* [What to do] Show each line of the data below that has the string "Медведев" in it.

^^^^

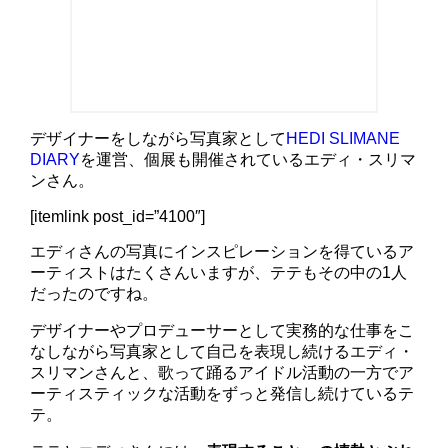
デザイナーをしながら写真家として
HEDI SLIMANE
DIARY
を運営、個展も開催されているエディ・スリマ
ンさん。
[itemlink post_id=”4100″]
エディさんの写真にインスピレーションを得ているア
ーティストはたくさんいますが、テテもその中の1人
だったのですね。
デザイナーやプロデューサーとして実務的な仕事をこ
なしながら写真家として自己を表現し続けるエディ・
スリマンさんと、歌って踊るアイドル活動の一方でア
ーティスティックな活動をずっと発信し続けているテ
テ。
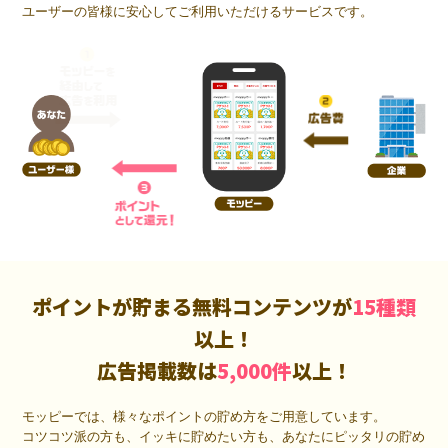
ユーザーの皆様に安心してご利用いただけるサービスです。
ポイントが貯まる無料コンテンツが
15種類
以上！
広告掲載数は
5,000件
以上！
モッピーでは、様々なポイントの貯め方をご用意しています。
コツコツ派の方も、イッキに貯めたい方も、あなたにピッタリの貯め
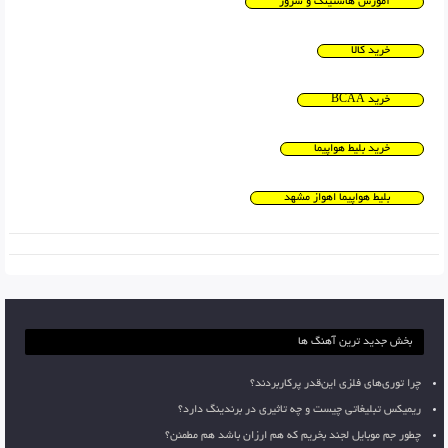
آموزش هاستینگ و سرور
خرید کالا
خرید BCAA
خرید بلیط هواپیما
بلیط هواپیما اهواز مشهد
بخش جدید ترین آهنگ ها
چرا توری‌های فلزی این‌قدر پرکاربردند؟
ریمیکس تبلیغاتی چیست و چه تاثیری در برندینگ دارد؟
چطور جم موبایل لجند بخریم که هم ارزان باشد هم مطمئن؟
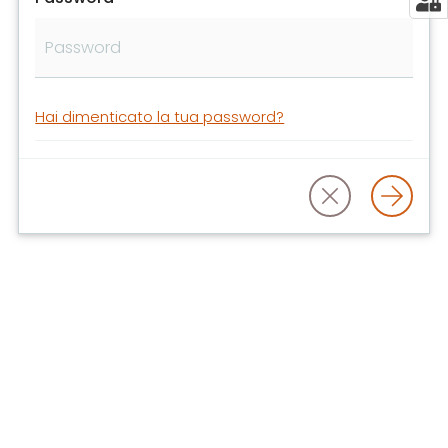
libri
e
film
Calendario
Hai dimenticato la tua password?
Online
Bambini
e
ragazzi
E
m
i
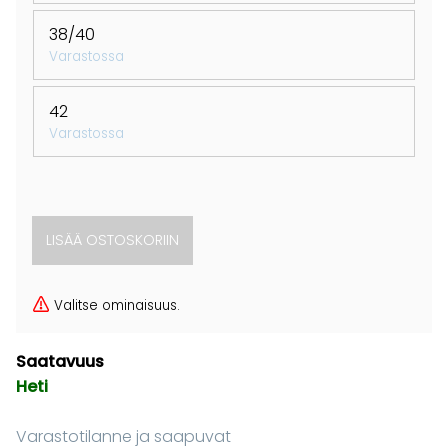
38/40
Varastossa
42
Varastossa
Valitse ominaisuus.
Saatavuus
Heti
Varastotilanne ja saapuvat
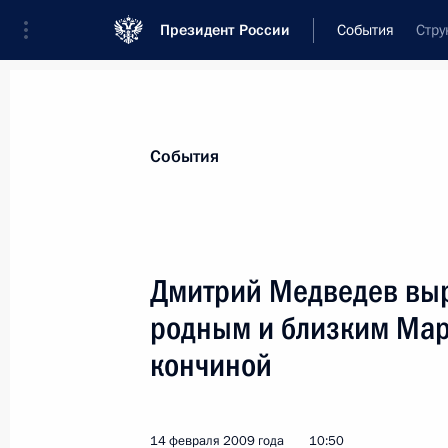
Президент России
События
Стру
Президент
Администрация
Государст
Новости
Стенограммы
Поездки
Те
События
Показа
Дмитрий Медведев вы
родным и близким Мар
14 февраля 2009 года, суббота
кончиной
Дмитрий Медведев поздравил музык
летием коллектива
14 февраля 2009 года, 17:00
14 февраля 2009 года
10:50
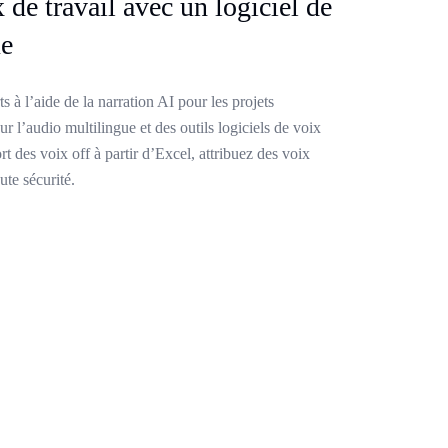
x de travail avec un logiciel de
ue
 à l’aide de la narration AI pour les projets
r l’audio multilingue et des outils logiciels de voix
rt des voix off à partir d’Excel, attribuez des voix
ute sécurité.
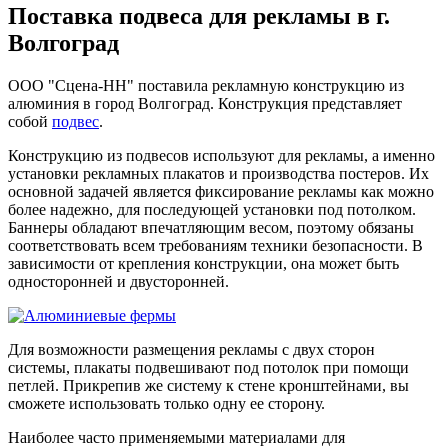
Поставка подвеса для рекламы в г.
Волгоград
ООО "Сцена-НН" поставила рекламную конструкцию из
алюминия в город Волгоград. Конструкция представляет
собой
подвес
.
Конструкцию из подвесов используют для рекламы, а именно
установки рекламных плакатов и производства постеров. Их
основной задачей является фиксирование рекламы как можно
более надежно, для последующей установки под потолком.
Баннеры обладают впечатляющим весом, поэтому обязаны
соответствовать всем требованиям техники безопасности. В
зависимости от крепления конструкции, она может быть
односторонней и двусторонней.
Для возможности размещения рекламы с двух сторон
системы, плакаты подвешивают под потолок при помощи
петлей. Прикрепив же систему к стене кронштейнами, вы
сможете использовать только одну ее сторону.
Наиболее часто применяемыми материалами для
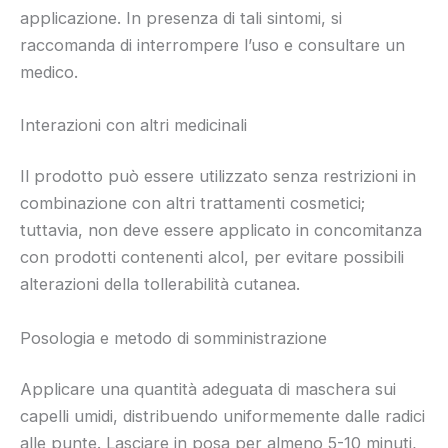
applicazione. In presenza di tali sintomi, si
raccomanda di interrompere l’uso e consultare un
medico.
Interazioni con altri medicinali
Il prodotto può essere utilizzato senza restrizioni in
combinazione con altri trattamenti cosmetici;
tuttavia, non deve essere applicato in concomitanza
con prodotti contenenti alcol, per evitare possibili
alterazioni della tollerabilità cutanea.
Posologia e metodo di somministrazione
Applicare una quantità adeguata di maschera sui
capelli umidi, distribuendo uniformemente dalle radici
alle punte. Lasciare in posa per almeno 5-10 minuti,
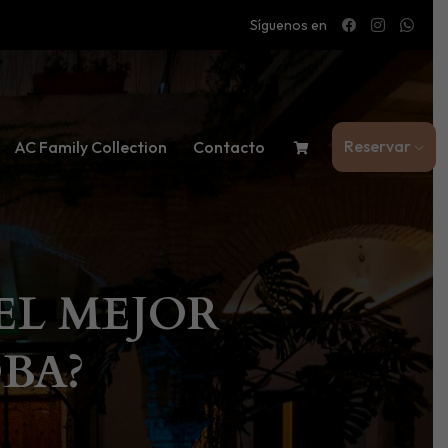
Síguenos en
Reservar
AC Family Collection
Contacto
EL MEJOR
BA?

^^^^

* [Answer to the exercise]
Дмитрий Медведев вы
Дмитрий Медведев поздравил музык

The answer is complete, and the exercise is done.